Wolbachia screening of field collected samples
From 253 screened wasps, 41.1% (104 individuals) displayed Wolbachia infection. We found no evidence for multiple infections as no chromatograms contained multiple peaks. Individual wsp and MLST phylogenies confirm the monophyly of identified strains (Table S1; Fig. S1); the wsp tree contained five major clades while the MLST tree contained six. wsp clade assignment mostly matched with MLST markers, with the exception of the MLST clades associated with F. trichocerasa subsp. pleioclada and F. microdyctia , which were contained within the same wspclade (Table S1; Fig. S1). We therefore followed wsp clade designation for all wasps apart from wsp clade six which was split into two (wspC6_1 and wspC6_2) giving six identified Wolbachia clades.
While 77% of all Ceratosolen armipes (the pollinator of lowlandF. itoana ) were infected with Wolbachia, only one (out of 34) of the mid-elevation C. sp (ex. mid-elevationFicus umbrae ) was infected. Similarly, ca. 63% of C. “kaironkensis” (ex. highland F. microdyctia ) were infected. These wasps and their fig hosts form monophyletic clades with species replacing each other in parapatry (Fig. 3), mid-elevation F. umbrae (largely Wolbachia free) and highland F. microdyctia being sister species and lowland F. itoana the outgroup (Souto-Vilaros et al., 2018). Alternative populations of the four Ceratosolen pollinator species associated with the single species F. arfakensis showed disjunct infection statuses, with 26% infected overall but with different infection frequencies and strains at different elevations (e.g., wspC3 in the lowlands and wsp C2 in the highlands). For F. trichocerasa (a single species comprising two distinct subspecies) the proportion of infected wasp pollinators differed between host fig subspecies with lowland subsp. trichocerasa and highland subsp. pleioclada having 84% and 54% infection frequency, respectively. Strain identity was also largely distinct to a given subspecies. In the case of F. wassa (a genetically homogenous entity across the gradient hosting a two major pollinator clades), only 10% of pollinator wasps (all individuals from highland populations) were infected. Overall, sister species/populations of wasps usually had different Wolbachia infection status or strain type (Fig. 3 & Fig. S1). These sister species of wasps were not infected by monophyletic MLST or wsp (except wspC6 ) clades of Wolbachia.

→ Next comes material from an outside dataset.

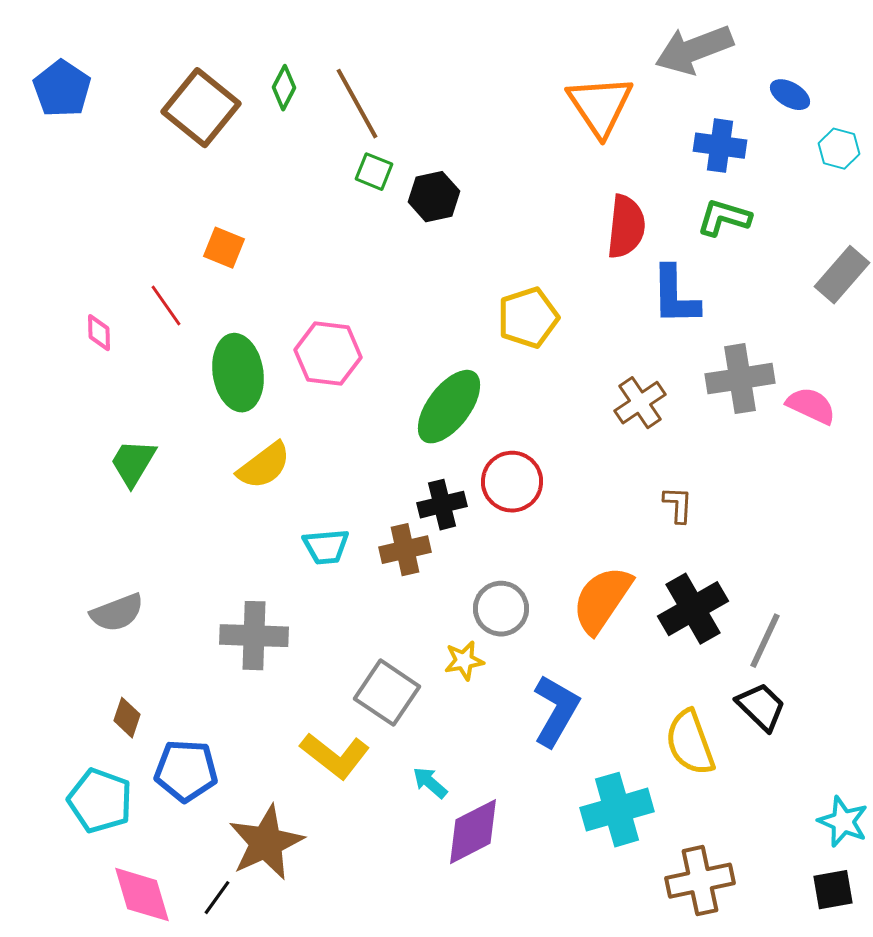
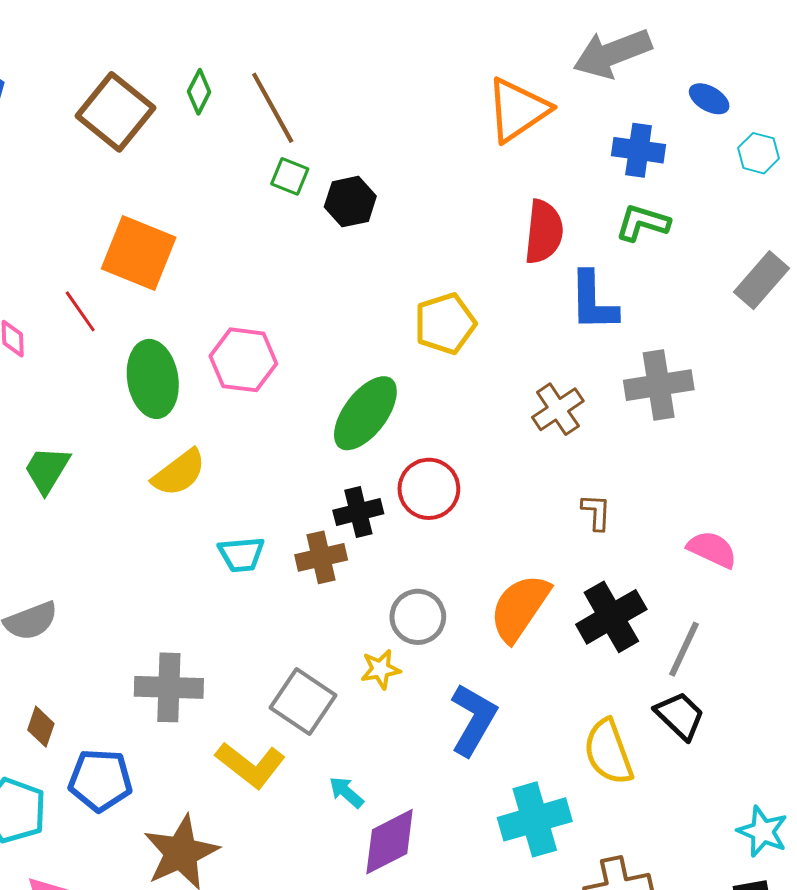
orange triangle: (600, 106) -> (518, 110), turned 30
orange square: (224, 248) -> (139, 253), size x1.8
pink semicircle: (811, 406) -> (712, 549), moved
gray cross: (254, 636) -> (169, 687), moved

wsp strains appear restricted to lowlands or highlands. For instance, wsp clades 1, 6_1 and 6_2 are present in wasps from elevations above 2,200m while the rest occur in the lowlands (below 1,200m). An exception is for wasps originating from the mid-elevation site (here considered as 1,700m) “Degenumbu” where both lowland and highland strains occur. For instance, wsp clade 1 (a highland strain) occurs in F. wassa wasps from this location; similarly, wsp clade 2, a lowland strain occurs in F. arfakensis wasps from 1,700m. Overall, bar a few exceptions, strain type segregates by (sub)species while infection status seems to be influenced by elevation.
Simulation of Wolbachia distribution among host species under the ‘contact contingency’ hypothesis
Our wolPredictor simulation was able to predict positive strain associations at up to 88.46% (92/104 individuals at species clustering levels of 10-13; SI runs ‘pleio ’ 4, 5, 12 & 18) accuracy against the empirically observed infection statuses across our fig wasp phylogeny (Fig. 4). Predictive accuracy of greater than 80% was found in 16 of 20 runs at species clustering levels of 10-19. Investigation at these species delimitation assessments show high congruence with species diversity patterns in Souto-Vilarós et al. (2019), notably with wasps from F. arfakensis , F. pleioclada and F. wassa split into two or three putative species featuring alternate Wolbachia strain statuses. The highest accurate overall strain prediction, 65.61%, (30 positive and 136 negative predictions) regularly occurred at species clustering levels of 5-7 – with the wolPurger function removing around 30 positive predictions and adding >100 negative predictions. In general, improved negative strain accuracy often trades-off with losses in correct positive strain predictions. High non-infection prediction accuracy occurs at lower species clustering levels where large singleton clades within communities are ascribed negative Wolbachia associations.
One-sample T-tests of these best-scoring results against 1000 randomly generated predictions (mean = 14.16% accuracy for positive strains only; mean = 37.86% accuracy including negative strains) indicates that our model simulation predicts Wolbachia infection status with significantly higher accuracy (t = -698.98, d.f. = 999, p < 2.2e-16 for positive strains only; t = -335.61, d.f. = 999, p < 2.2e-16 including negative strains). As a further control, we also ran 100 wolPredictor simulations (see SI files:pleio_shuff* ) with assayed wsp clades randomly shuffled – the best predictive power for positive strains fell to around 46.15% (mean = 40.19%) significantly less than our best prediction for positive strains (t = -33542, d.f. = 99, p < 2.2e-16).